= PROBLEM TO WORK ON =
Pictures stay out. Everything else in the entries is copied exactly.

=== Section Start ===

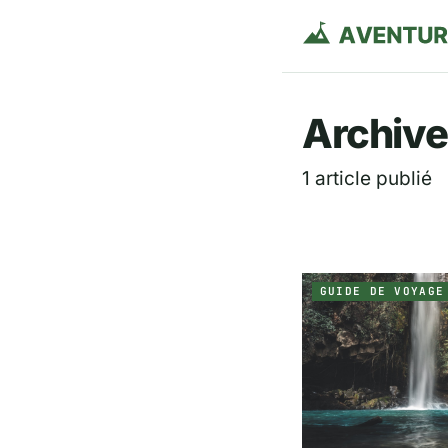
Aventurie
Archive
1 article publié
GUIDE DE VOYAGE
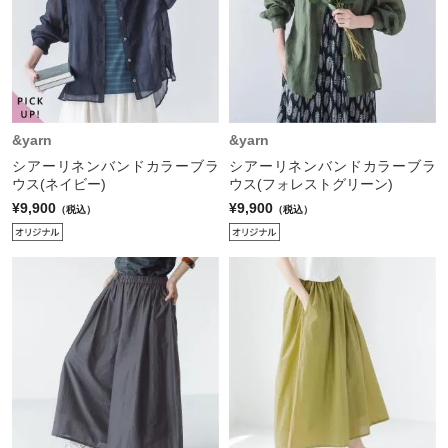
&yarn
&yarn
シアーリネンバンドカラーブラ
シアーリネンバンドカラーブラ
ウス(ネイビー)
ウス(フォレストグリーン)
¥9,900
¥9,900
（税込）
（税込）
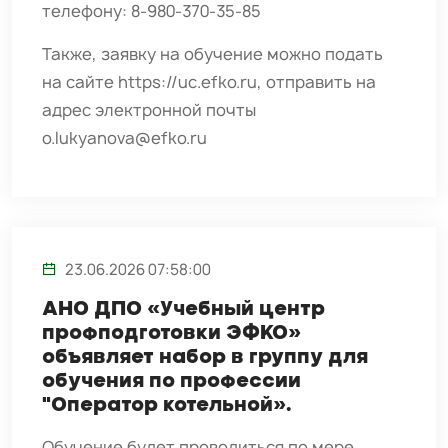
телефону: 8-980-370-35-85
Также, заявку на обучение можно подать
на сайте
https://uc.efko.ru
, отправить на
адрес электронной почты
o.lukyanova@efko.ru
23.06.2026 07:58:00
АНО ДПО «Учебный центр
профподготовки ЭФКО»
объявляет набор в группу для
обучения по профессии
"Оператор котельной».
Обучение будет проводиться по мере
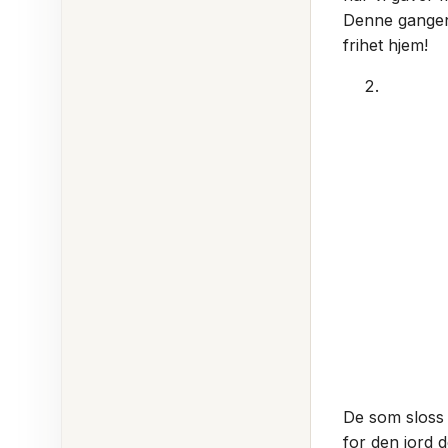
Denne gangen 
frihet hjem!
De som sloss i
for den jord 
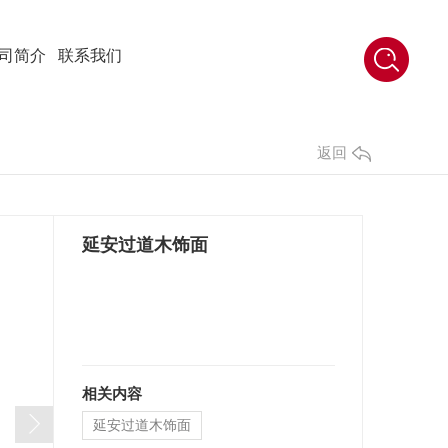
司简介
联系我们
返回
延安过道木饰面
相关内容
延安过道木饰面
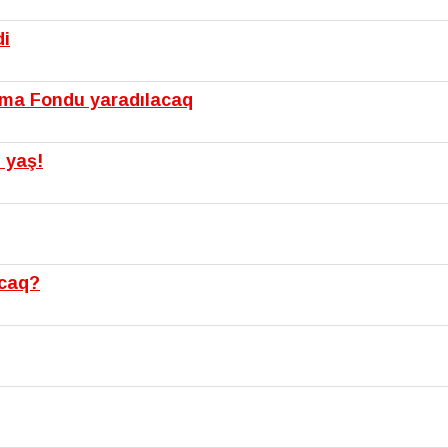
di
şma Fondu yaradılacaq
 yaş!
acaq?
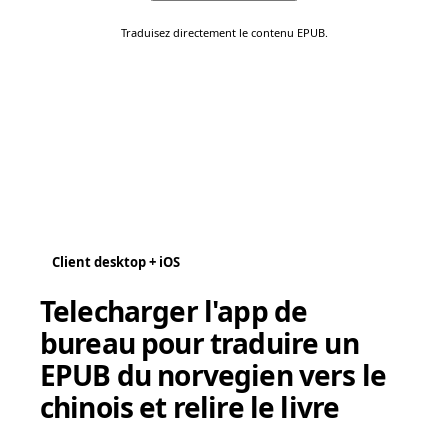
Traduisez directement le contenu EPUB.
Client desktop + iOS
Telecharger l'app de
bureau pour traduire un
EPUB du norvegien vers le
chinois et relire le livre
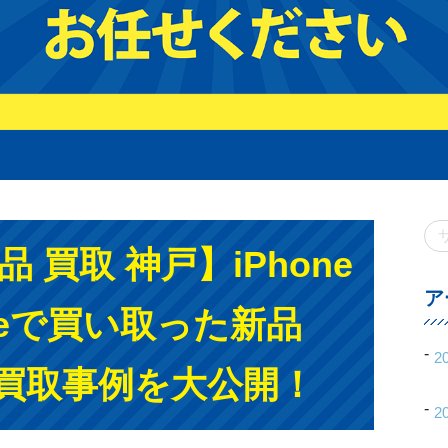
新品 買取 神戸】iPhone
ア
reで買い取った新品
2
eの買取事例を大公開！
2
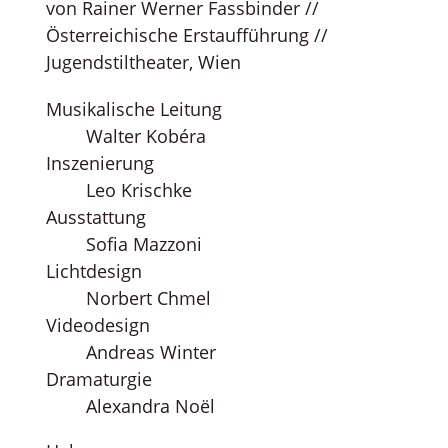
von Rainer Werner Fassbinder //
Österreichische Erstaufführung //
Jugendstiltheater, Wien
Musikalische Leitung
Walter Kobéra
Inszenierung
Leo Krischke
Ausstattung
Sofia Mazzoni
Lichtdesign
Norbert Chmel
Videodesign
Andreas Winter
Dramaturgie
Alexandra Noël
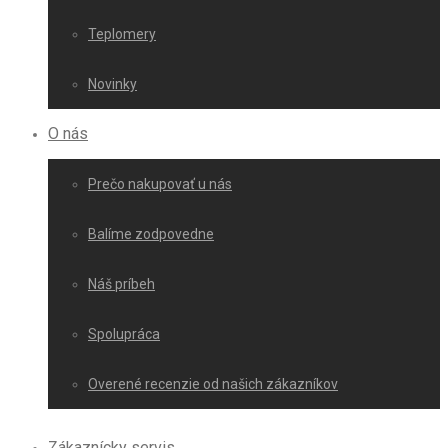
Teplomery
Novinky
O nás
Prečo nakupovať u nás
Balíme zodpovedne
Náš príbeh
Spolupráca
Overené recenzie od našich zákazníkov
Zákaznícky servis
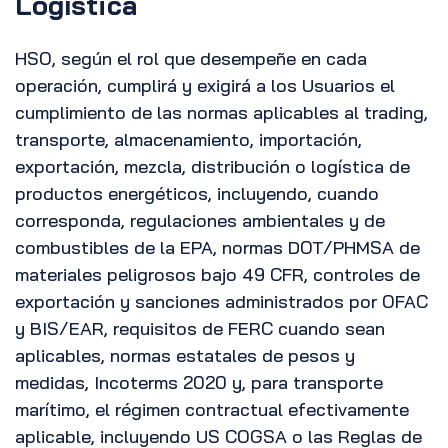
Logística
HSO, según el rol que desempeñe en cada
operación, cumplirá y exigirá a los Usuarios el
cumplimiento de las normas aplicables al trading,
transporte, almacenamiento, importación,
exportación, mezcla, distribución o logística de
productos energéticos, incluyendo, cuando
corresponda, regulaciones ambientales y de
combustibles de la EPA, normas DOT/PHMSA de
materiales peligrosos bajo 49 CFR, controles de
exportación y sanciones administrados por OFAC
y BIS/EAR, requisitos de FERC cuando sean
aplicables, normas estatales de pesos y
medidas, Incoterms 2020 y, para transporte
marítimo, el régimen contractual efectivamente
aplicable, incluyendo US COGSA o las Reglas de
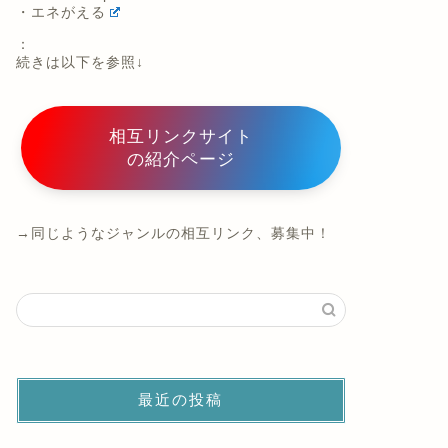
・エネがえる
：
続きは以下を参照↓
相互リンクサイト
の紹介ページ
→同じようなジャンルの相互リンク、募集中！
最近の投稿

=== Section End ===

= RESULT OF THIS EXERCISE =
Aventurie
Archive
1 article publié
GUIDE DE VOYAGE
&yarn
&yarn
シアーリネンバンドカラーブラ
シアーリネンバンドカラーブラ
ウス(ネイビー)
ウス(フォレストグリーン)
¥9,900
¥9,900
（税込）
（税込）
телефону: 8-980-370-35-85
Также, заявку на обучение можно подать
на сайте
https://uc.efko.ru
, отправить на
адрес электронной почты
o.lukyanova@efko.ru
23.06.2026 07:58:00
АНО ДПО «Учебный центр
профподготовки ЭФКО»
объявляет набор в группу для
обучения по профессии
"Оператор котельной».
Обучение будет проводиться по мере
Denne gangen 
frihet hjem!
De som sloss i
for den jord 
司简介
联系我们
返回
延安过道木饰面
相关内容
延安过道木饰面
di
şma Fondu yaradılacaq
 yaş!
acaq?
Traduisez directement le contenu EPUB.
Client desktop + iOS
Telecharger l'app de
bureau pour traduire un
EPUB du norvegien vers le
chinois et relire le livre
新品 買取 神戸】iPhone
ア
reで買い取った新品
2
eの買取事例を大公開！
2
von Rainer Werner Fassbinder //
Österreichische Erstaufführung //
Jugendstiltheater, Wien
Musikalische Leitung
Walter Kobéra
Inszenierung
Leo Krischke
Ausstattung
Sofia Mazzoni
Lichtdesign
Norbert Chmel
Videodesign
Andreas Winter
Dramaturgie
Alexandra Noël
Teplomery
Novinky
O nás
Prečo nakupovať u nás
Balíme zodpovedne
Náš príbeh
Spolupráca
Overené recenzie od našich zákazníkov
Zákaznícky servis
Logística
HSO, según el rol que desempeñe en cada
operación, cumplirá y exigirá a los Usuarios el
cumplimiento de las normas aplicables al trading,
transporte, almacenamiento, importación,
exportación, mezcla, distribución o logística de
productos energéticos, incluyendo, cuando
corresponda, regulaciones ambientales y de
combustibles de la EPA, normas DOT/PHMSA de
materiales peligrosos bajo 49 CFR, controles de
exportación y sanciones administrados por OFAC
y BIS/EAR, requisitos de FERC cuando sean
aplicables, normas estatales de pesos y
medidas, Incoterms 2020 y, para transporte
marítimo, el régimen contractual efectivamente
aplicable, incluyendo US COGSA o las Reglas de
・エネがえる
：
続きは以下を参照↓
相互リンクサイト
の紹介ページ
→同じようなジャンルの相互リンク、募集中！
最近の投稿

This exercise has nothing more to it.